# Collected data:
══════
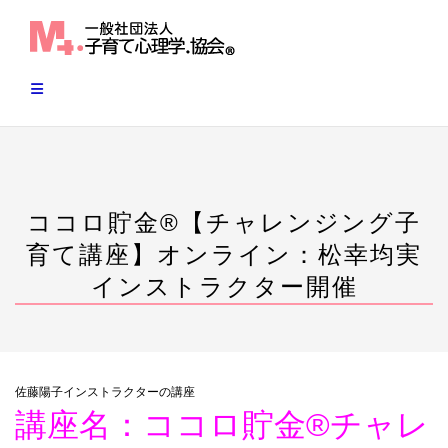
Skip
to
content
ココロ貯金®︎【チャレンジング子
育て講座】オンライン：松幸均実
インストラクター開催
佐藤陽子インストラクターの講座
講座名：ココロ貯金®︎チャレ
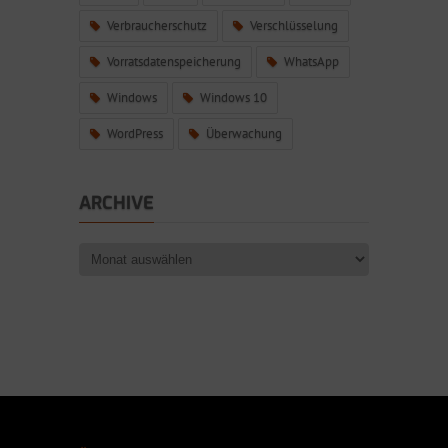
Verbraucherschutz
Verschlüsselung
Vorratsdatenspeicherung
WhatsApp
Windows
Windows 10
WordPress
Überwachung
ARCHIVE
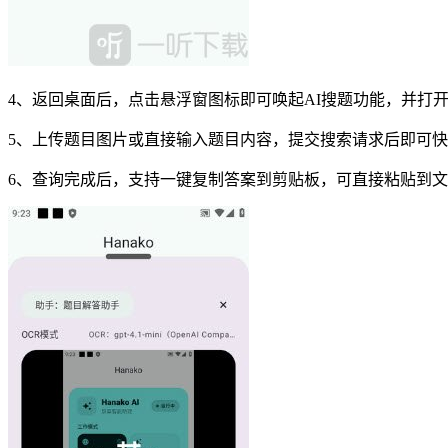
4、返回桌面后，点击悬浮窗图标即可唤起AI搜题功能，并打
5、上传题目图片或直接输入题目内容，提交搜索请求后即可
6、查询完成后，支持一键复制答案到剪贴板，可直接粘贴到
══════
# Problem:
A faithful copy of all the lines above is needed, with the pictures omitted.

# The answer:
Skip
to
content
ココロ貯金®︎【チャレンジング子
育て講座】オンライン：松幸均実
インストラクター開催
佐藤陽子インストラクターの講座
講座名：ココロ貯金®︎チャレ
Verbraucherschutz
Verschlüsselung
Vorratsdatenspeicherung
WhatsApp
Windows
Windows 10
WordPress
Überwachung
ARCHIVE
4、返回桌面后，点击悬浮窗图标即可唤起AI搜题功能，并打
5、上传题目图片或直接输入题目内容，提交搜索请求后即可
6、查询完成后，支持一键复制答案到剪贴板，可直接粘贴到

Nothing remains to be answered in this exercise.